Jaramillo began his political career in 1947 when he joined the Falange Nacional. In 1957 he entered the Christian Democratic Party (PDC), serving as president of the party in Chillán and as national councillor between 1961 and 1963.

In the 1965 elections, he was elected Deputy for the 16th Departamental Group (Chillán, Bulnes and Yungay) for the 1965–1969 term. He served on the Permanent Commission of Public Education, was a member of the Chilean Interparliamentary Group in 1965, and a substitute member of the PDC Parliamentary Committee in 1966.

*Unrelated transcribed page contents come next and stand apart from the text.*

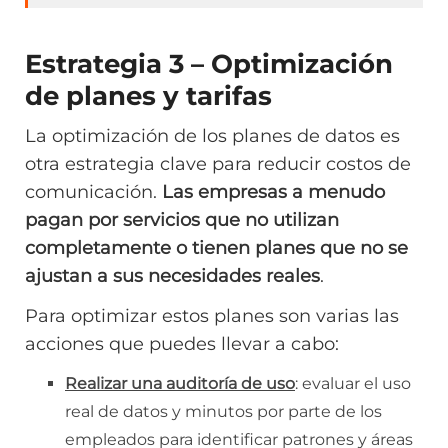
Estrategia 3 – Optimización
de planes y tarifas
La optimización de los planes de datos es
otra estrategia clave para reducir costos de
comunicación.
Las empresas a menudo
pagan por servicios que no utilizan
completamente o tienen planes que no se
ajustan a sus necesidades reales
.
Para optimizar estos planes son varias las
acciones que puedes llevar a cabo:
Realizar una auditoría de uso
: evaluar el uso
real de datos y minutos por parte de los
empleados para identificar patrones y áreas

In the 1969 elections, he was re-elected Deputy for the same constituency, serving the 1969–1973 term, again on the Permanent Commission of Public Education.

On 30 July 1971 he resigned from the PDC to join the newly formed Christian Left. He justified his departure stating:

I do not agree with the results of the 1969 National Council of the Christian Democratic Party. The party has shown that it prefers to continue along the capitalist path. On the other hand, we believe that the socialist path is the only solution to develop the country. Not a Marxist socialism, but a democratic socialism.
— La Tercera, 7 May 1969.

He was not re-elected in the 1973 elections, after which he returned to teaching at various schools, including the Colegio de los Sagrados Corazones de Santiago (SS.CC. Alameda).

Jaramillo died in Santiago on 22 August 2023, at the age of 96.